Task instructions:
In the records below, find the lines that include "sunset" and copy each.
Start of Block
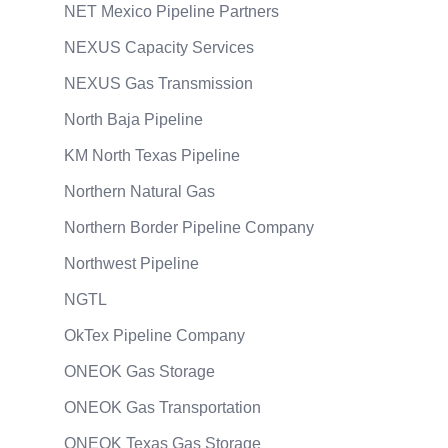
NET Mexico Pipeline Partners
NEXUS Capacity Services
NEXUS Gas Transmission
North Baja Pipeline
KM North Texas Pipeline
Northern Natural Gas
Northern Border Pipeline Company
Northwest Pipeline
NGTL
OkTex Pipeline Company
ONEOK Gas Storage
ONEOK Gas Transportation
ONEOK Texas Gas Storage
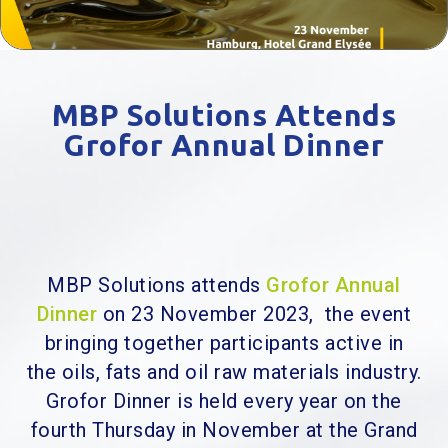
MBP Solutions Attends
Grofor Annual Dinner
MBP Solutions attends
Grofor Annual
Dinner
on 23 November 2023, the
event
bringing together participants active in
the oils, fats and oil raw materials industry.
Grofor Dinner is held every year on the
fourth Thursday in November at the Grand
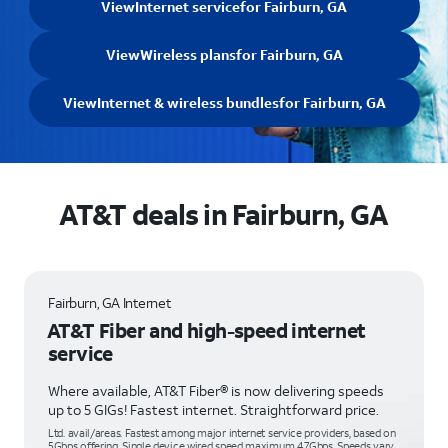
View
Internet service
for Fairburn, GA
View
Wireless plans
for Fairburn, GA
View
Internet & wireless bundles
for Fairburn, GA
AT&T deals in Fairburn, GA
Fairburn, GA Internet
AT&T Fiber and high-speed internet
service
Where available, AT&T Fiber® is now delivering speeds
up to 5 GIGs! Fastest internet. Straightforward price.
Ltd. avail/areas. Fastest among major internet service providers, based on
5Gbps offering. Single device wired speed maximum 4.7Gbps. Speeds vary,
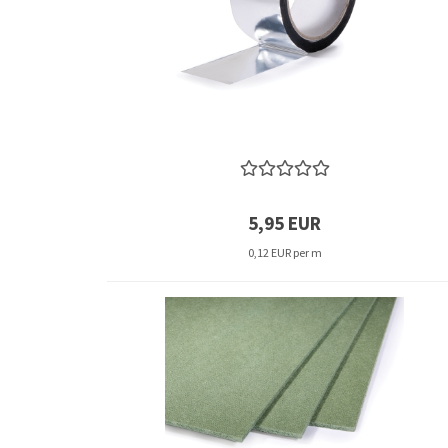
5,95 EUR
0,12 EUR per m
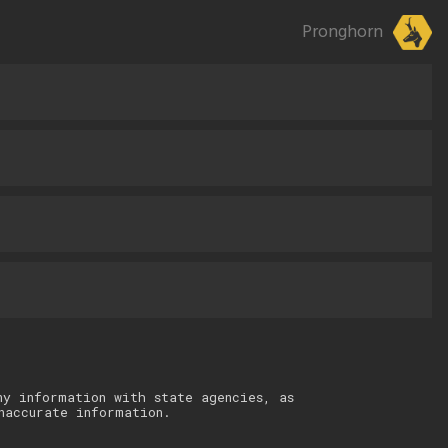
Pronghorn
ny information with state agencies, as
naccurate information.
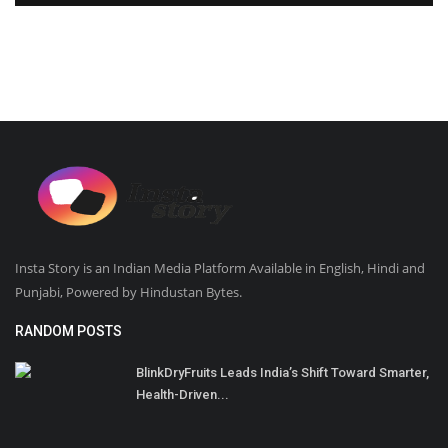
Insta Story is an Indian Media Platform Available in English, Hindi and
Punjabi, Powered by Hindustan Bytes.
RANDOM POSTS
BlinkDryFruits Leads India’s Shift Toward Smarter,
Health-Driven...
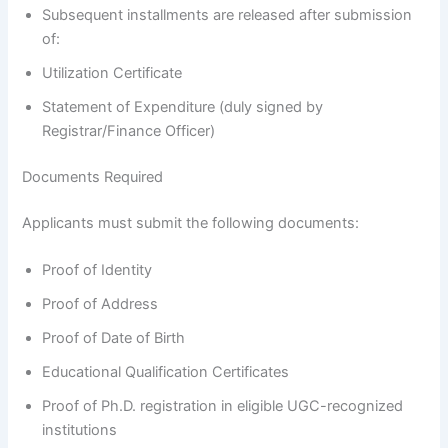
Subsequent installments are released after submission
of:
Utilization Certificate
Statement of Expenditure (duly signed by
Registrar/Finance Officer)
Documents Required
Applicants must submit the following documents:
Proof of Identity
Proof of Address
Proof of Date of Birth
Educational Qualification Certificates
Proof of Ph.D. registration in eligible UGC-recognized
institutions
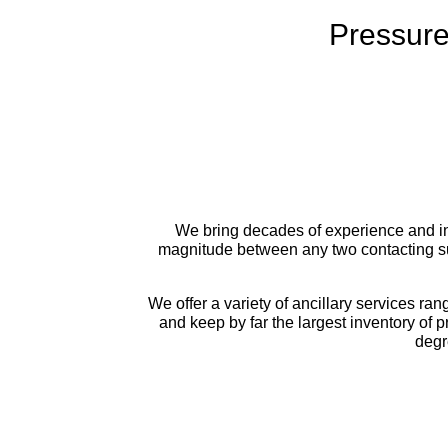
Pressure
We bring decades of experience and ind
magnitude between any two contacting su
We offer a variety of ancillary services ran
and keep by far the largest inventory of 
degr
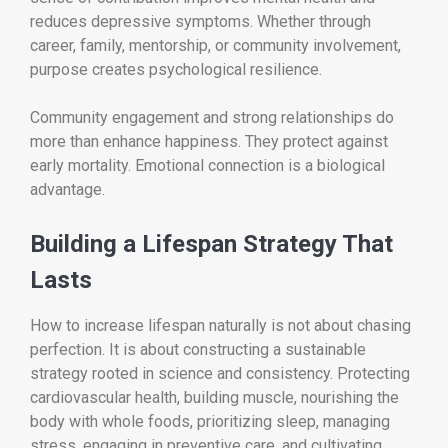
reduces depressive symptoms. Whether through
career, family, mentorship, or community involvement,
purpose creates psychological resilience.
Community engagement and strong relationships do
more than enhance happiness. They protect against
early mortality. Emotional connection is a biological
advantage.
Building a Lifespan Strategy That
Lasts
How to increase lifespan naturally is not about chasing
perfection. It is about constructing a sustainable
strategy rooted in science and consistency. Protecting
cardiovascular health, building muscle, nourishing the
body with whole foods, prioritizing sleep, managing
stress, engaging in preventive care, and cultivating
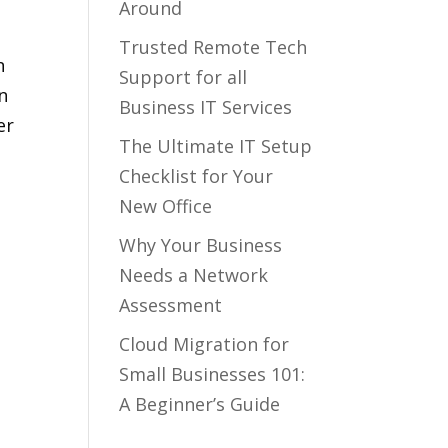
Around
Trusted Remote Tech
n
Support for all
n
Business IT Services
er
The Ultimate IT Setup
Checklist for Your
New Office
Why Your Business
Needs a Network
Assessment
Cloud Migration for
Small Businesses 101:
A Beginner’s Guide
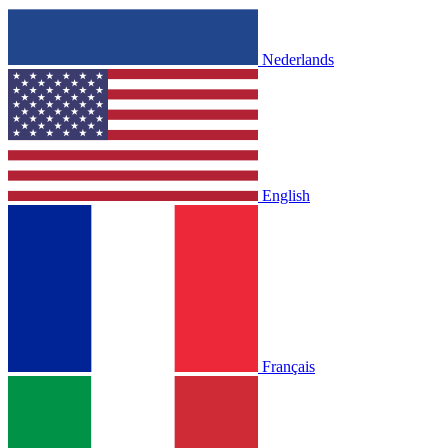
Nederlands
English
Français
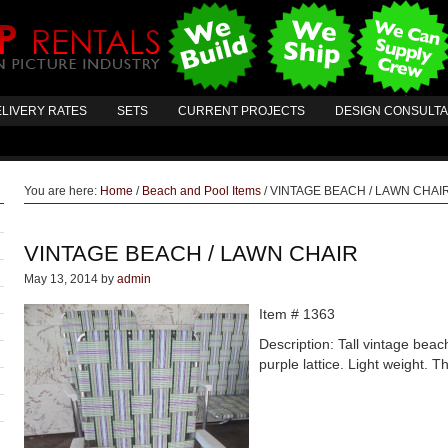
LIVERY RATES
SETS
CURRENT PROJECTS
DESIGN CONSULT
You are here:
Home
/
Beach and Pool Items
/
VINTAGE BEACH / LAWN CHAI
VINTAGE BEACH / LAWN CHAIR
May 13, 2014
by
admin
Item # 1363
Description: Tall vintage beac
purple lattice. Light weight. 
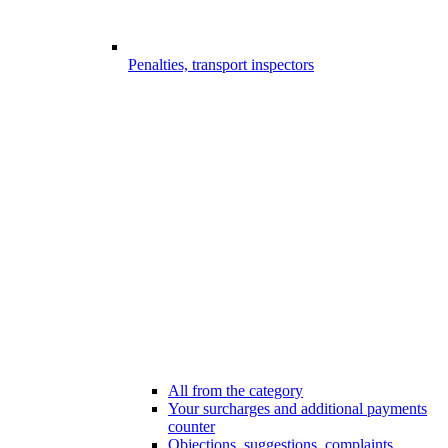
Penalties, transport inspectors
All from the category
Your surcharges and additional payments
counter
Objections, suggestions, complaints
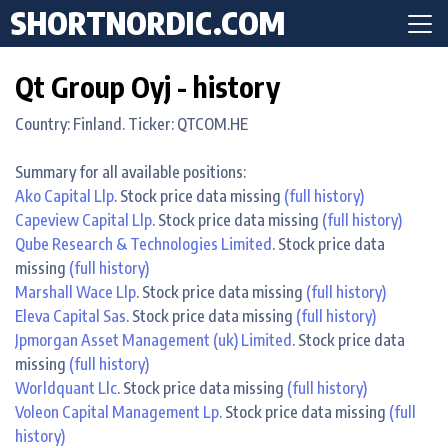
SHORTNORDIC.COM
Qt Group Oyj - history
Country: Finland. Ticker: QTCOM.HE
Summary for all available positions:
Ako Capital Llp
. Stock price data missing
(full history)
Capeview Capital Llp
. Stock price data missing
(full history)
Qube Research & Technologies Limited
. Stock price data
missing
(full history)
Marshall Wace Llp
. Stock price data missing
(full history)
Eleva Capital Sas
. Stock price data missing
(full history)
Jpmorgan Asset Management (uk) Limited
. Stock price data
missing
(full history)
Worldquant Llc
. Stock price data missing
(full history)
Voleon Capital Management Lp
. Stock price data missing
(full
history)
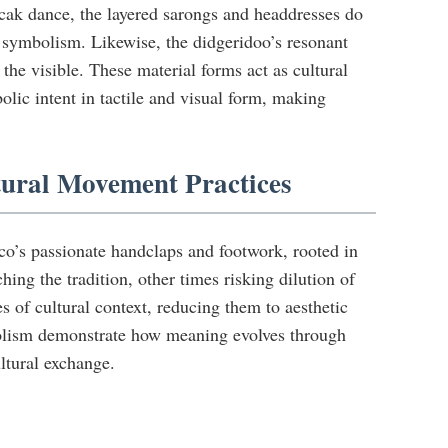
cak dance, the layered sarongs and headdresses do
 symbolism. Likewise, the didgeridoo’s resonant
he visible. These material forms act as cultural
lic intent in tactile and visual form, making
tural Movement Practices
o’s passionate handclaps and footwork, rooted in
g the tradition, other times risking dilution of
s of cultural context, reducing them to aesthetic
bolism demonstrate how meaning evolves through
ultural exchange.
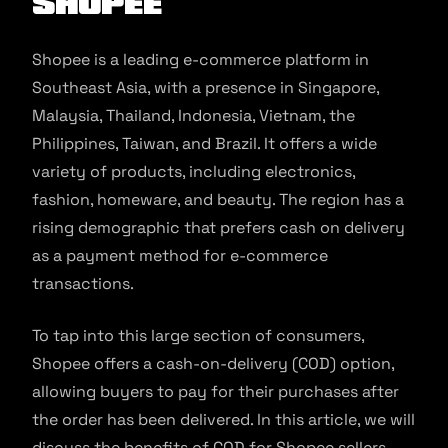
Shopee
Shopee is a leading e-commerce platform in
Southeast Asia, with a presence in Singapore,
Malaysia, Thailand, Indonesia, Vietnam, the
Philippines, Taiwan, and Brazil. It offers a wide
variety of products, including electronics,
fashion, homeware, and beauty. The region has a
rising demographic that prefers cash on delivery
as a payment method for e-commerce
transactions.
To tap into this large section of consumers,
Shopee offers a cash-on-delivery (COD) option,
allowing buyers to pay for their purchases after
the order has been delivered. In this article, we will
discuss the benefits of COD for Shopee sellers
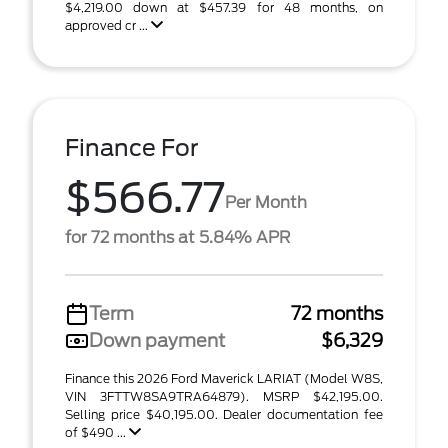
$4,219.00 down at $457.39 for 48 months, on
approved cr ...
Finance For
$566.77
Per Month
for 72 months at 5.84% APR
Term
72 months
Down payment
$6,329
Finance this 2026 Ford Maverick LARIAT (Model W8S,
VIN 3FTTW8SA9TRA64879). MSRP $42,195.00.
Selling price $40,195.00. Dealer documentation fee
of $490 ...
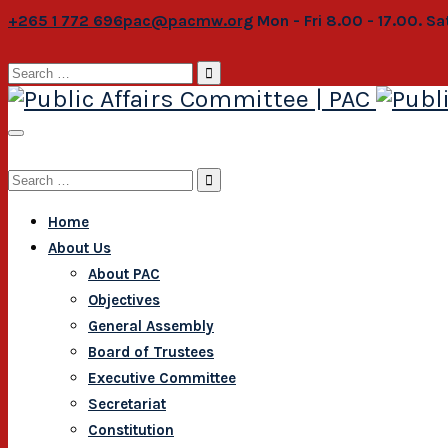
+265 1 772 696
pac@pacmw.org
Mon - Fri 8.00 - 17.00. S
Search
for:
Search
for:
Home
About Us
About PAC
Objectives
General Assembly
Board of Trustees
Executive Committee
Secretariat
Constitution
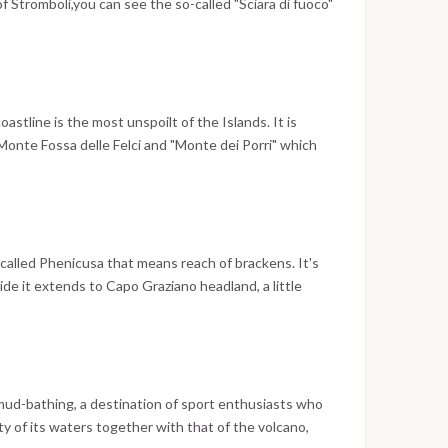
t of Stromboli,you can see the so-called "Sciara di fuoco"
 lapillus in the sea; this "fire show" is simply
g!
astline is the most unspoilt of the Islands. It is
onte Fossa delle Felci and "Monte dei Porri" which
cient name of Island was derived: "Dydime" or rather
alt-works to the South-east, beyond cape "Lingua". The
 natural bays, among which, Pollara, with its beaches
very picturesque at sunset; Rinella with its black-
ransformed into a small port. The very first tourist
s called Phenicusa that means reach of brackens. It's
lized at Santa Marina Salina.
de it extends to Capo Graziano headland, a little
i part by a part of land. The inhabitants (called
ree main parts of the island: Filicudi Porto, Valle
you can also find the very important and
-called "La canna", which rises in the middle of the
aking sunset seen from "Punta Stimpagnato" are also
mud-bathing, a destination of sport enthusiasts who
ience!
y of its waters together with that of the volcano,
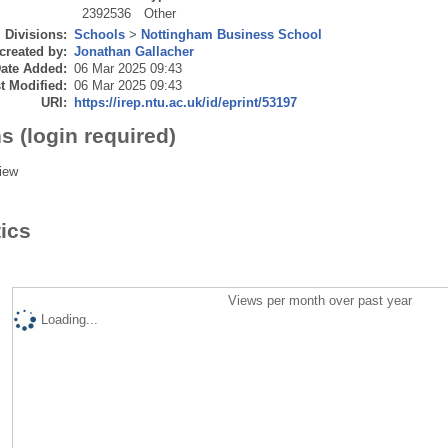
2392536
Other
Divisions:
Schools
>
Nottingham Business School
created by:
Jonathan Gallacher
ate Added:
06 Mar 2025 09:43
t Modified:
06 Mar 2025 09:43
URI:
https://irep.ntu.ac.uk/id/eprint/53197
s (login required)
iew
tics
Views per month over past year
Loading...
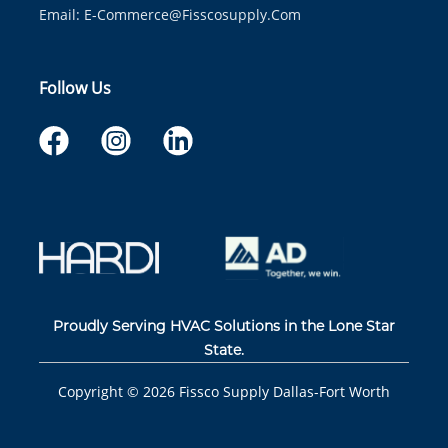
Email:
E-Commerce@fisscosupply.com
Follow Us
Proudly Serving HVAC Solutions in the Lone Star
State.
Copyright ©
2026
Fissco Supply Dallas-Fort Worth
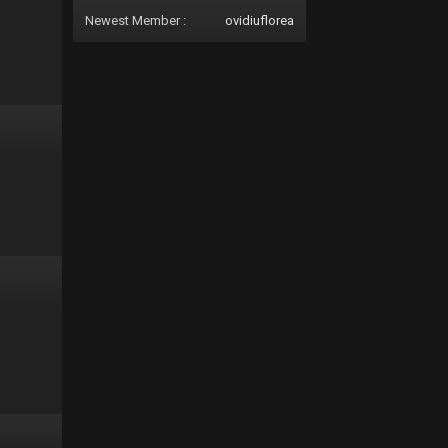
Newest Member :
ovidiuflorea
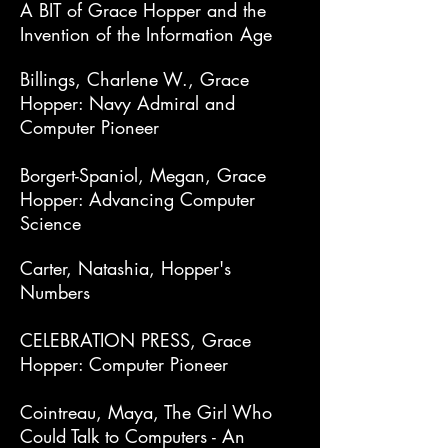
A BIT of Grace Hopper and the
Invention of the Information Age
Billings, Charlene W., Grace
Hopper: Navy Admiral and
Computer Pioneer
Borgert-Spaniol, Megan, Grace
Hopper: Advancing Computer
Science
Carter, Natashia, Hopper's
Numbers
CELEBRATION PRESS, Grace
Hopper: Computer Pioneer
Cointreau, Maya, The Girl Who
Could Talk to Computers - An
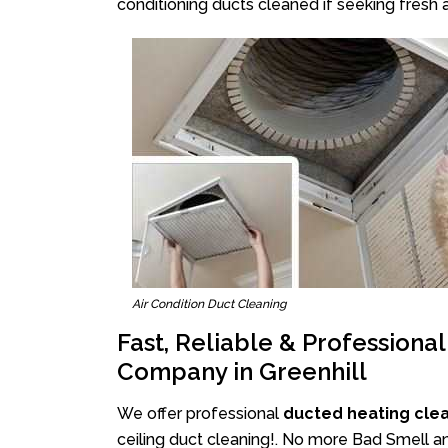
conditioning ducts cleaned if seeking fresh a
Air Condition Duct Cleaning
Fast, Reliable & Professiona
Company in Greenhill
We offer professional
ducted heating clea
ceiling duct cleaning!. No more Bad Smell and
End of Block
Output for this exercise:
very picturesque at sunset; Rinella with its black-
aking sunset seen from "Punta Stimpagnato" are also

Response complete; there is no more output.